After endless chores we finally met Fatman, our very friendly, eloquent (skinny) taxi man at the beach. We organised a ride over to the other side of the island up to the entrance to Moonhole. He did ask if we had a guide and we said we just wanted to walk around on our own. He mentioned it might not be possible, but we wanted to give it a go. We passed the airport and a buzzing local village called Paget Farm, which had loads of colourful fishing boats, obviously the main livelihood around here, opposite the whaling station. Bequia still has permission to kill two whales a year, obviously a contentious issue as a lot of people want it stopped but it is a major part of the local community. The road got rougher until we finally got to a locked gate, and Fatman said we couldn’t go further without permission, he told us he had seen one of the elderly residents returning and we could ask him. What a story, this ancient bent over double old American who has not had a hair trim (hair and beard) in ages staggers out the golf buggy. We went to talk to him and asked if we could take a look around and we got a firm no, with a mumble about the intrigue of this place. He has lived here 20 years, and the place is being disputed in the local courts so a gate has been put up and locked so he can no longer drive to his own home. Thank goodness for the loyal staff who help him walk back up to his house. The place has security everywhere so we definitely can’t go in. What a shame as it looks rather amazing, it was first created by a visionary in the 60’s. Moonhole gets its name from a massive arch formed in volcanic substrate through which the setting moon is sometimes visible. A couple of very successful advertising directors from NY, set the place up in their retirement as a nature reserve for artists, musicians and nature lovers. They used local builders using local materials (including massive whale bones) and no architects, very Gaudi-esque.
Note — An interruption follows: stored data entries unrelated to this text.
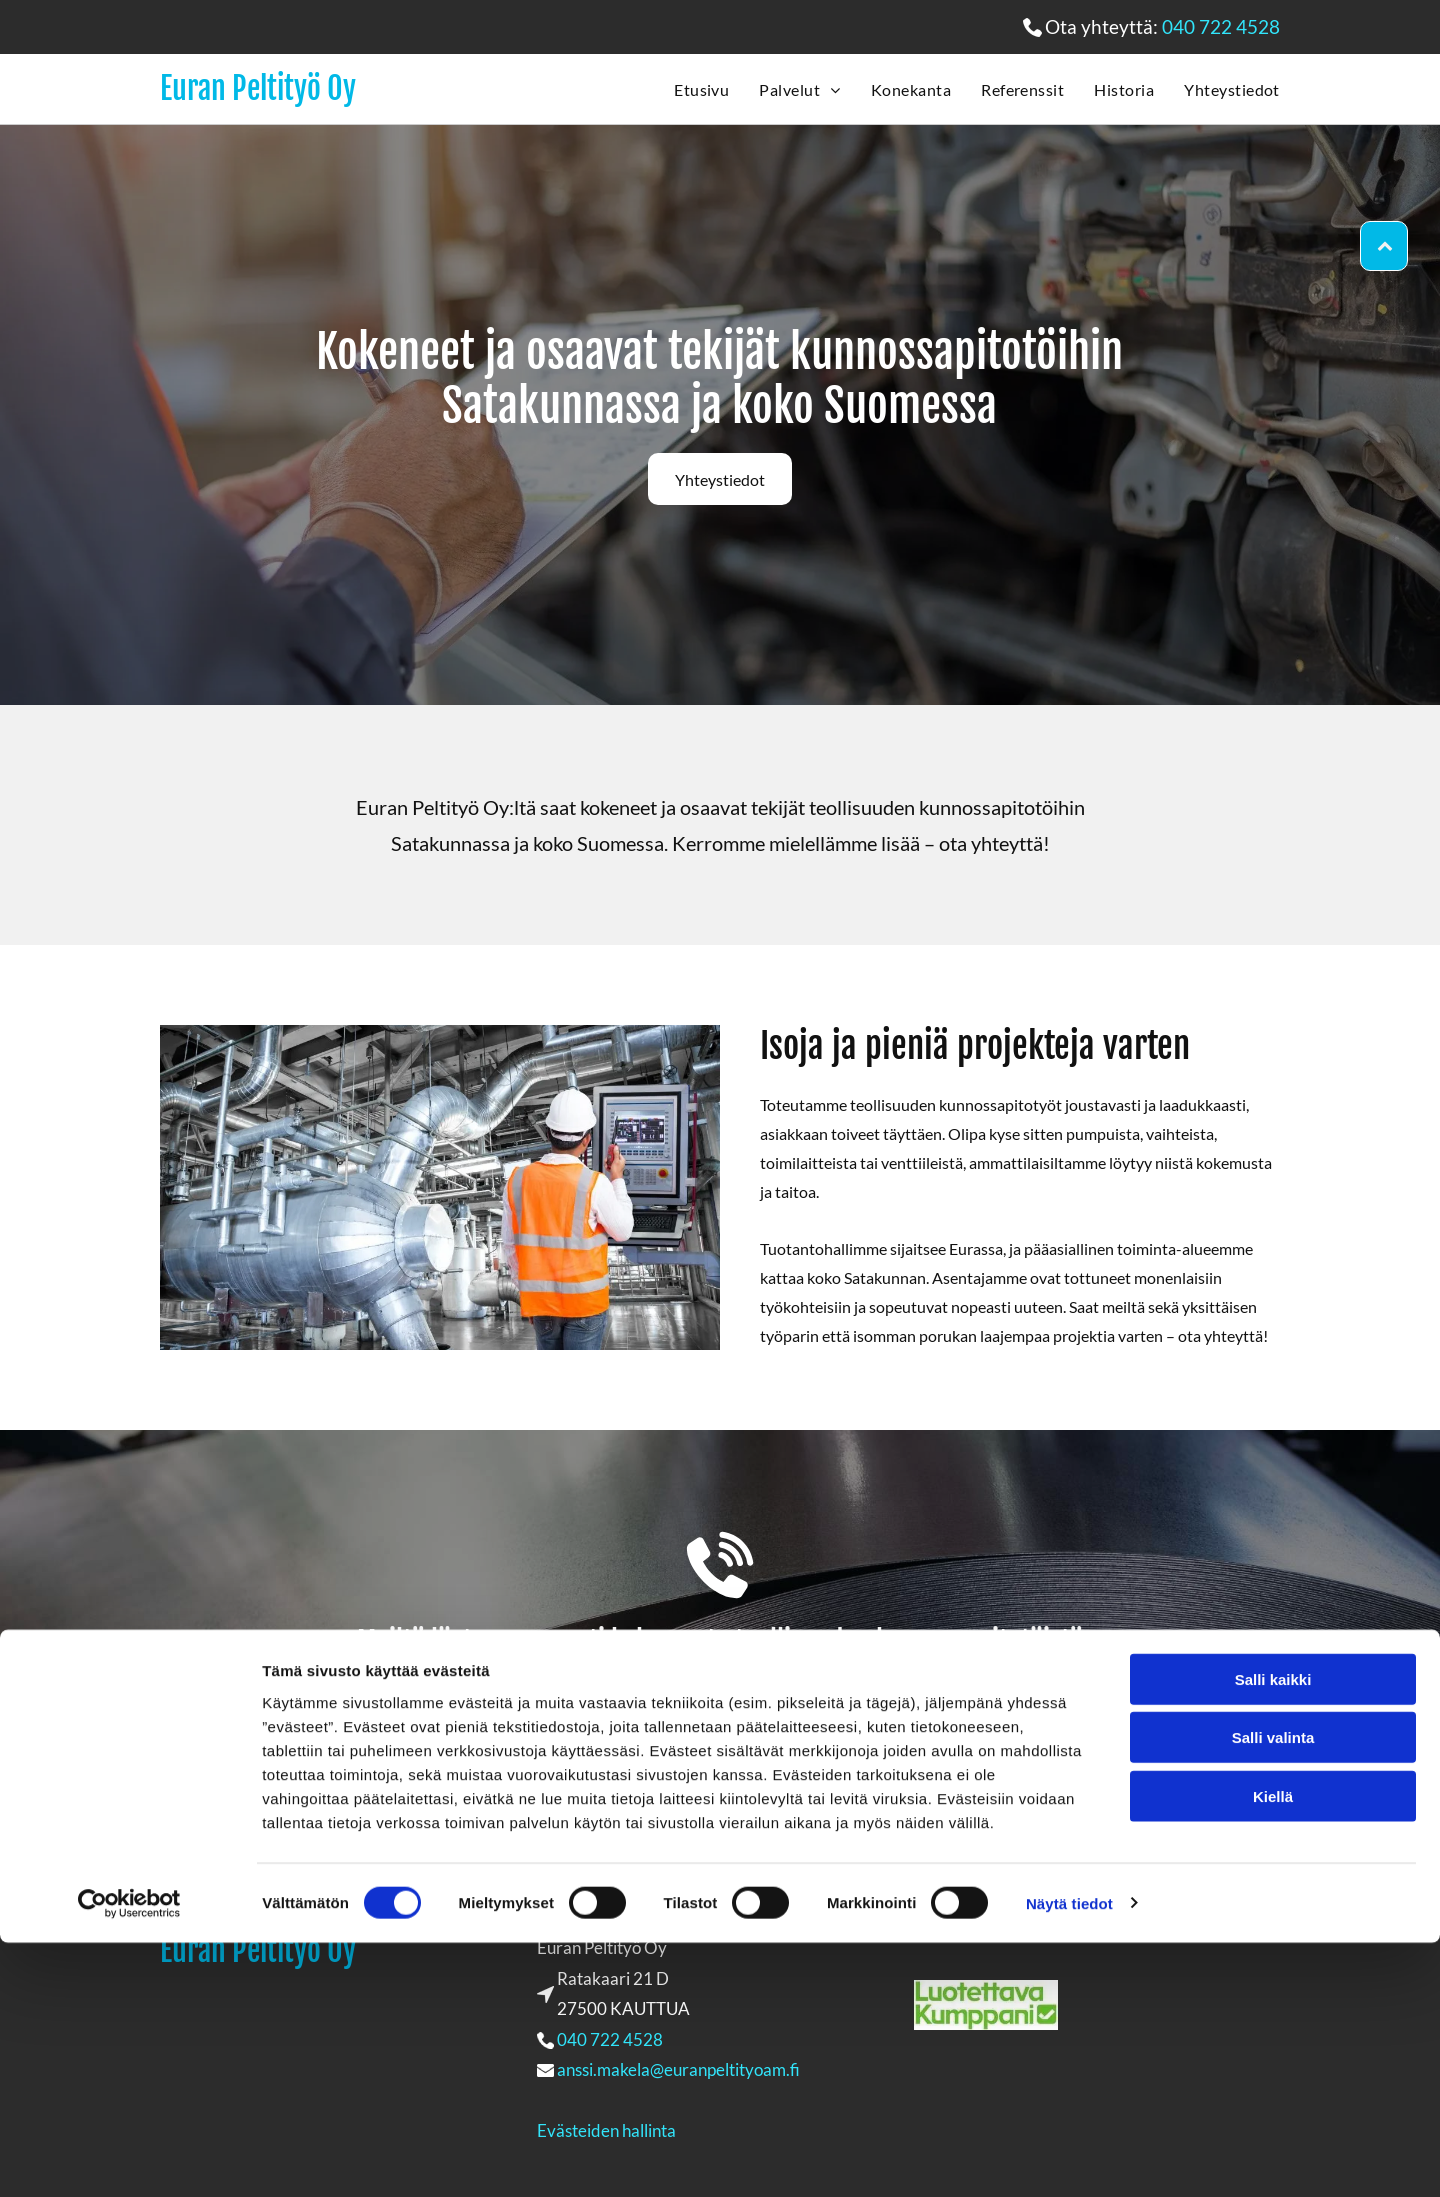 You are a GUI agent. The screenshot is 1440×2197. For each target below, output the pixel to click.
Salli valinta (1273, 1991)
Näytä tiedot (1069, 2157)
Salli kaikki (1273, 1933)
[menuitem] (686, 89)
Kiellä (1273, 2050)
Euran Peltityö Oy (258, 88)
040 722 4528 (1221, 26)
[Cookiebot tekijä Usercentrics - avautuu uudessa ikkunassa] (129, 2158)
They did not allow electricity, all water has to be collected from rain, and they did not allow walls to be painted, no glass for windows. The owners died and left the place to the trust of the 16 homes that they allowed their friends and acquaintances to build. Their son contested the will and it has been sitting at a local court for years and years since, while the whole place deteriorates. It sounds a nightmare!
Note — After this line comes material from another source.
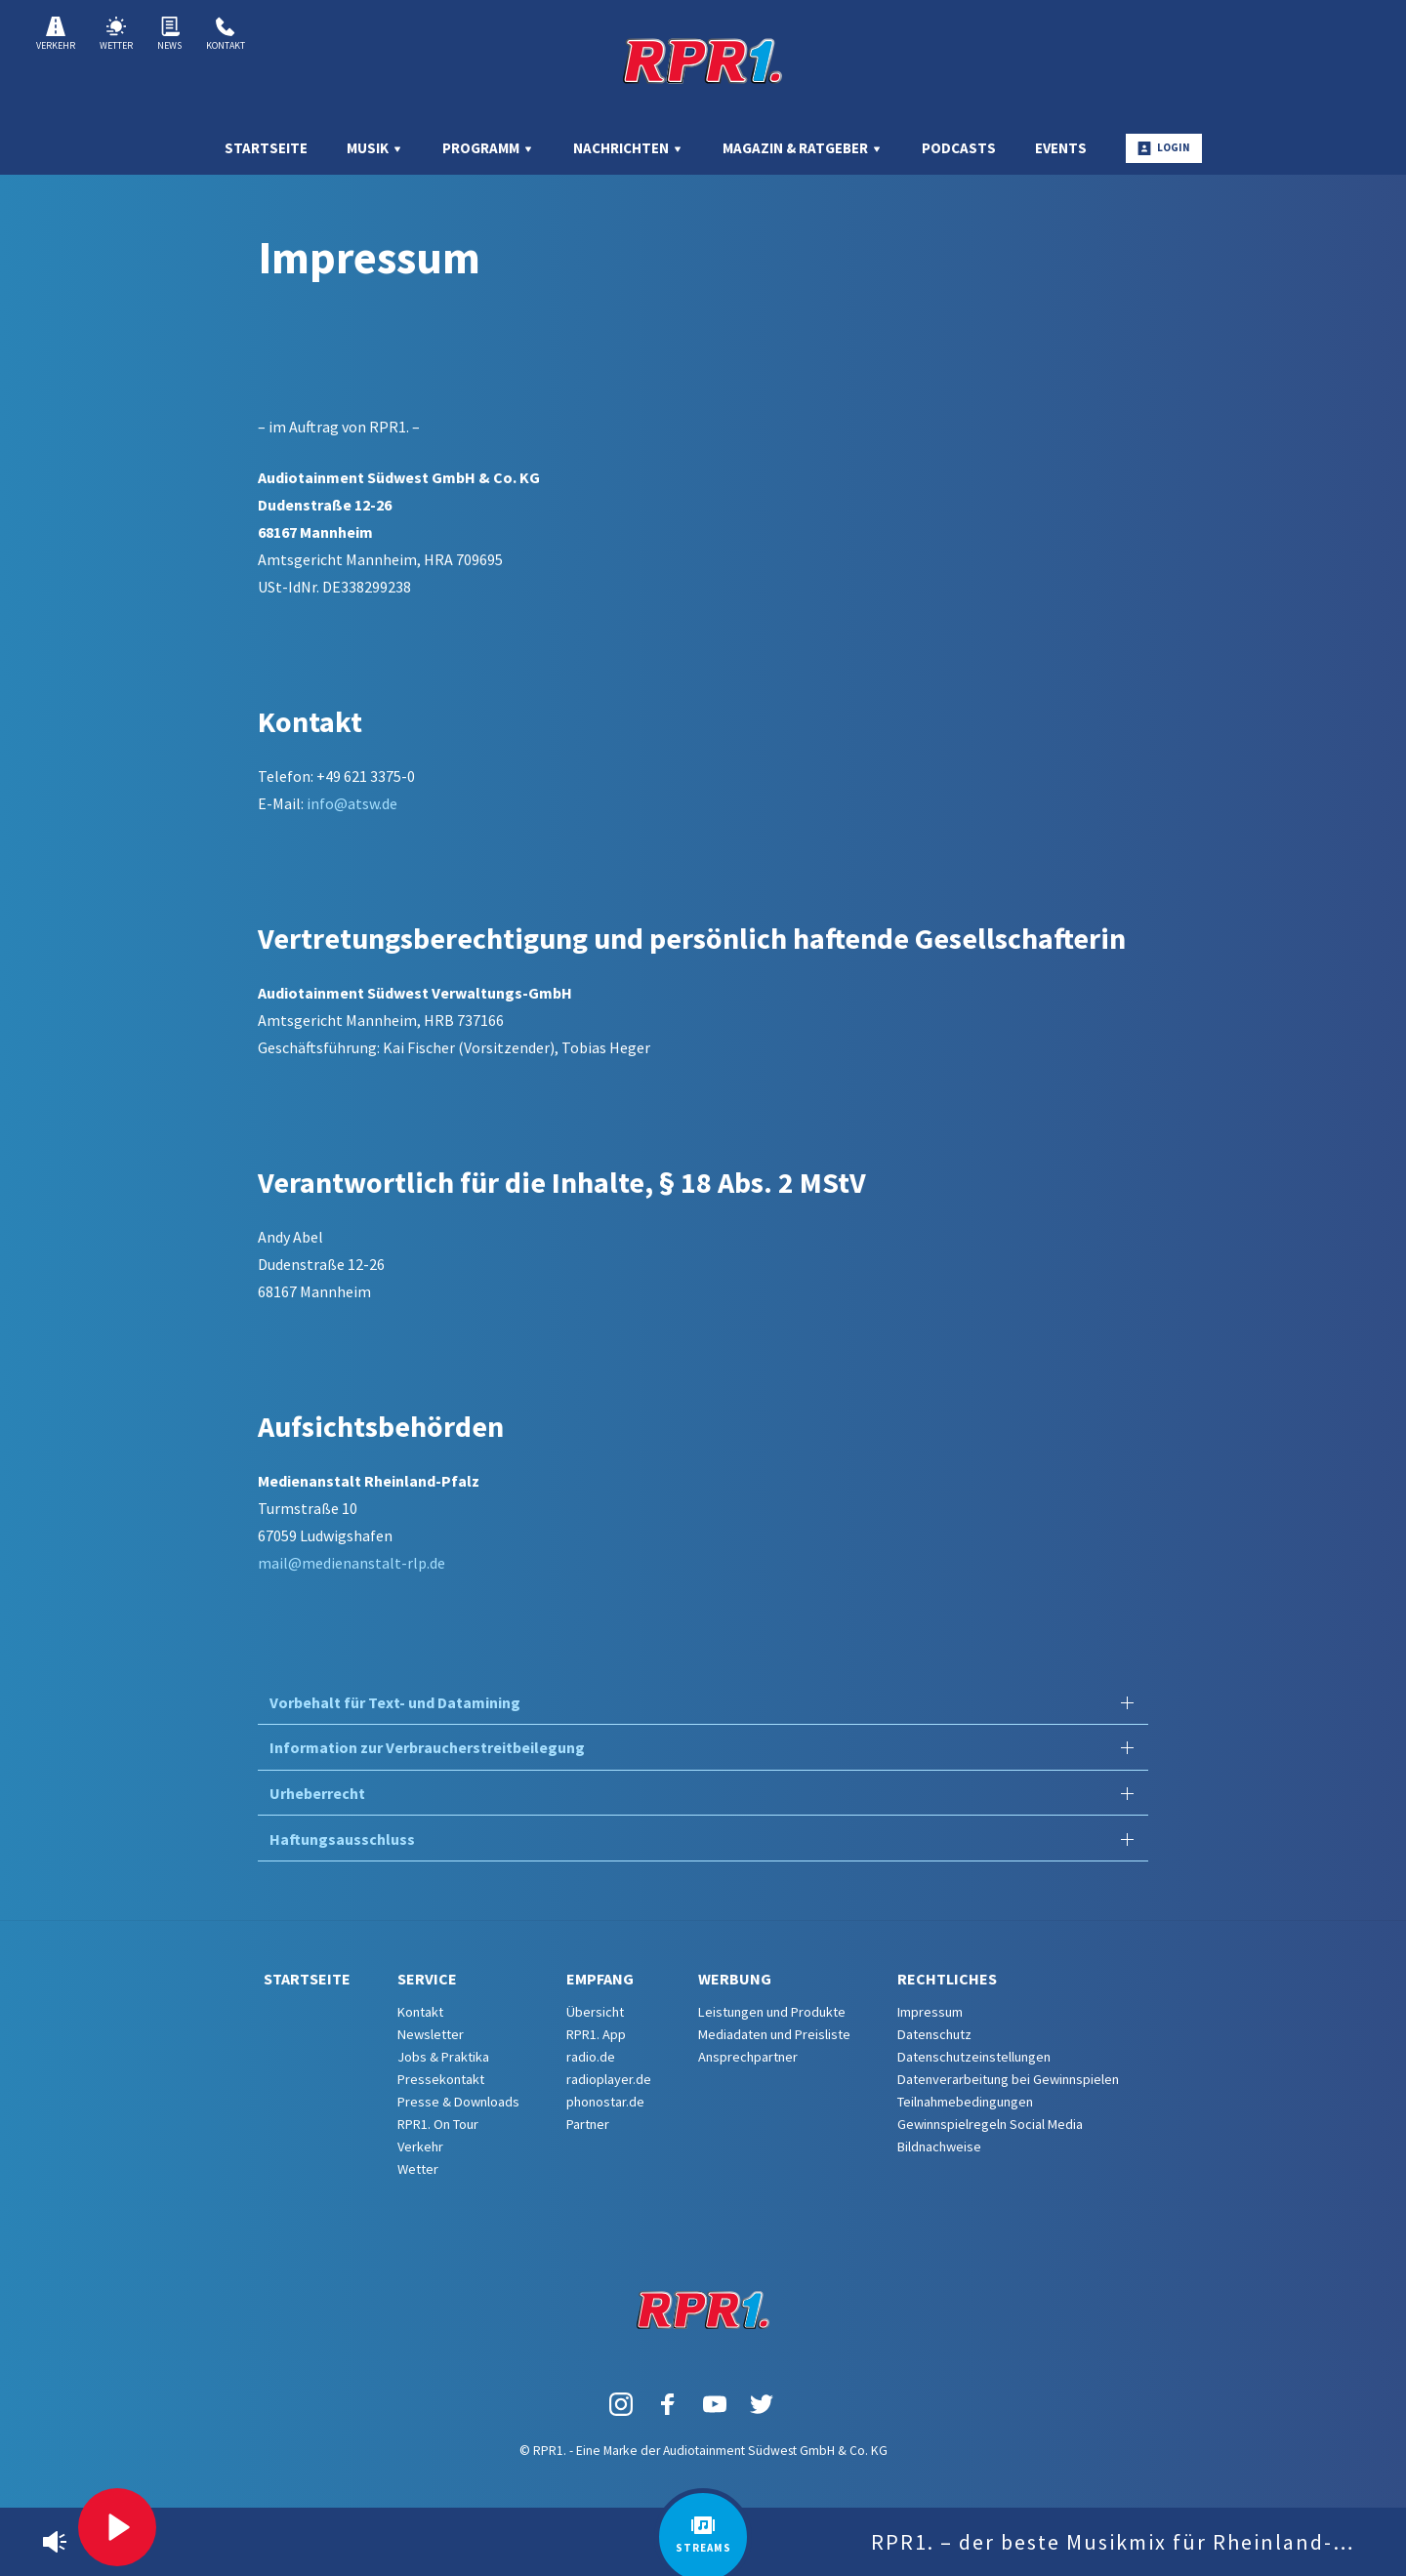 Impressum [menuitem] (930, 2012)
Sadly this is the original main building but got condemned as too many massive rocks were falling. (photo curtesy of wikipedia)

As far as we got, the front entrance, of the 30 acre reserve.

View from their beach

Fatman took us back to the top of the hill and for some exercise we walked down to lower bay and went exploring, down some tracks to some rather nice houses we had spotted from our anchorage. We were rumbled by 4 yapping fluffy dogs who were very excited about seeing us, the owner came out, a local who was very chatty, she had an incredible english accent as she was educated in the UK. Turns out she is a backing vocal for a famous UK female rapper called M.I.A., she was very eccentric and entertaining. Rowan thought she was lonely as she was desperate to talk.


Great views back down to Lower Bay

Walking back along Princess Margaret’s beach back to the boat.


Can’t believe the sunsets get better and better.